Misof, B., Anderson, C. L., Buckley, T. R., Erpenbeck, D., Rickert, A., & Misof, K. (2002). An empirical analysis of mt 16S rRNA covarion-like evolution in insects: Site-specific rate variation is clustered and frequently detected. Journal of Molecular Evolution, 55(4), 460-469.


Zitierlink: http://hdl.handle.net/11858/00-001M-0000-0012-3D79-7
Zusammenfassung
The structural and functional analysis of rRNA molecules has attracted considerable scientific interest.
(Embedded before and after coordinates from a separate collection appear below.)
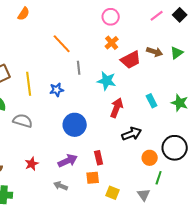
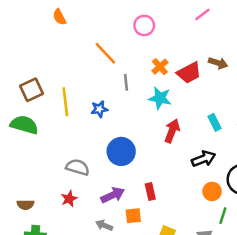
orange semicircle: (24, 14) -> (59, 17), turned 120
pink line: (157, 16) -> (202, 15), moved
pink circle: (111, 17) -> (144, 25), moved
orange cross: (112, 43) -> (160, 67), moved
gray semicircle: (23, 121) -> (78, 167), moved
black arrow: (132, 134) -> (204, 159), moved
orange square: (93, 178) -> (133, 216), moved

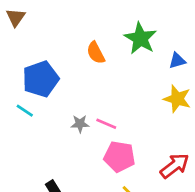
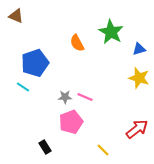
brown triangle: (16, 17) -> (16, 16), turned -42
pink pentagon: (119, 157) -> (71, 122), moved, turned -30

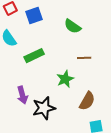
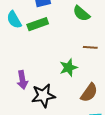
green rectangle: (34, 56) -> (38, 24), moved

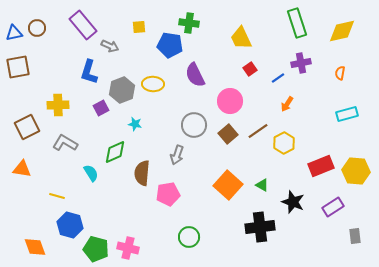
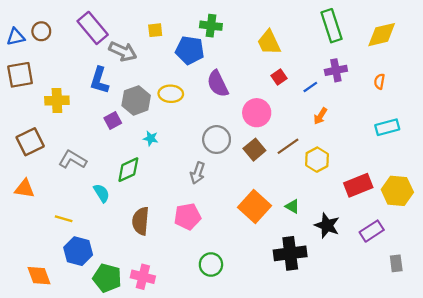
gray arrow: (110, 46) -> (123, 51), size x1.4
yellow cross: (58, 105) -> (57, 100), moved
brown semicircle: (142, 173) -> (141, 221), moved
Empirical studies have demonstrated that sequence variation is not directly translated into modifications of rRNA secondary structure. Obviously, the maintenance of secondary structure and sequence variation are in part governed by different selection regimes. The nature of those selection regimes still remains quite elusive. The analysis of individual bacterial models cannot adequately explore this topic. Therefore, we used primary sequence data and secondary structures of a mitochondrial 16S rRNA fragment of 558 insect species from 15 monophyletic groups to study patterns of sequence variation, and variation of secondary structure. Using simulation studies to establish significance levels of change, we found that despite conservation of secondary structure, the location of sequence variation within the conserved rRNA structure changes significantly between groups of insects. Despite our conservative estimation procedure we found significant site- specific rate changes at 56 sites out of 184. Additionally, site-specific rate variation is somewhat clustered in certain helices. Both results confirm what has been predicted from an application of non-stationary maximum likelihood models to rRNA sequences. Clearly, constraints on sequence variation evolve and leave footprints in the form of evolutionary plasticity in rRNA sequences. Here, we show that a better understanding of the evolution of rRNA sequences can be obtained by integrating both phylogenetic and structural information.